Sunday, May 14, 2006

Look at the bathroom as a chamber of dreams

Thomas Moore writes about the bathroom in his books and in Resurgence’s May-June issue (236) he summarizes the significance of those Bathroom Rituals, primarily associated with bathing. Space doesn’t permit exploration of shaving or the toilet in this particular Deep Spirit column. Moore’s father is a plumber, contributing to his watery interests, and his alchemical studies direct him to bathe his soul as well as his body. Moore mentions Greek associations with theological bathing and describes one of his favourite goddesses: Aphrodite whom he says is "the spirit of beauty, body, sensuality and sexuality, love, pleasure, and adornment." For Moore, the bathroom holds the "genuine rituals in the spirituality of Aphrodite/Venus:"
"It's important to spend time enjoying taking care of your body, not just for health but also for comfort and pampering. We live in a world that has adopted anti-Venusian values to live by and fails to see the virtue in simple bodily pleasures. Some identify spirituality with disregard for the simple pleasure of Venus. Maybe that is because Venus is a goddess or spirit of the deep soul rather than the sublime spirit. I might go so far as to say that good bathing might tame our tendencies toward violence. There is an ancient tradition that Venus calms the excited and warlike urges of Mars.

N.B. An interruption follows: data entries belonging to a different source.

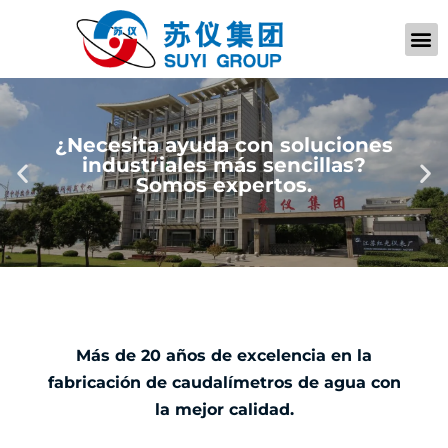
QUIÉNES SOM
PÓNGASE EN CONTACTO CON
¿Necesita ayuda con soluciones
industriales más sencillas?
Somos expertos.
Más de 20 años de excelencia en la
fabricación de caudalímetros de agua con
la mejor calidad.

Just as a church might have a holy tabernacle and a Jewish temple sacred scrolls, so Aphrodite has her own spiritual implements: soaps, cosmetics, oils, fragrances, sponges, and towels. The tub is like a baptismal font, a good moisturiser, a kind of blessed oil. In Aphrodite's realm a luxurious towel may be as precious as a holy book."
Moore asks readers to reconsider what we feel while we become naked,
"The simple act of disrobing is a Venusian gesture. It is probably difficult for most modern people to appreciate this shift in focus from shame to appreciation and from purity to sensuality. But to remain only in the religion of reserve and bodilessness is to deprive spirituality of its physicality, leaving it abstract and severe. Take away any degree of moralistic concern that has been forced on you, and see how the simple act of disrobing stirs your feelings."
This historical split between pleasure and "an unnecessarily spartan spirituality" is a theme echoed elsewhere in Moore’s writings and he says why it bothers him: "It falsely separated body from spirit, thereby allowing no place for the soul."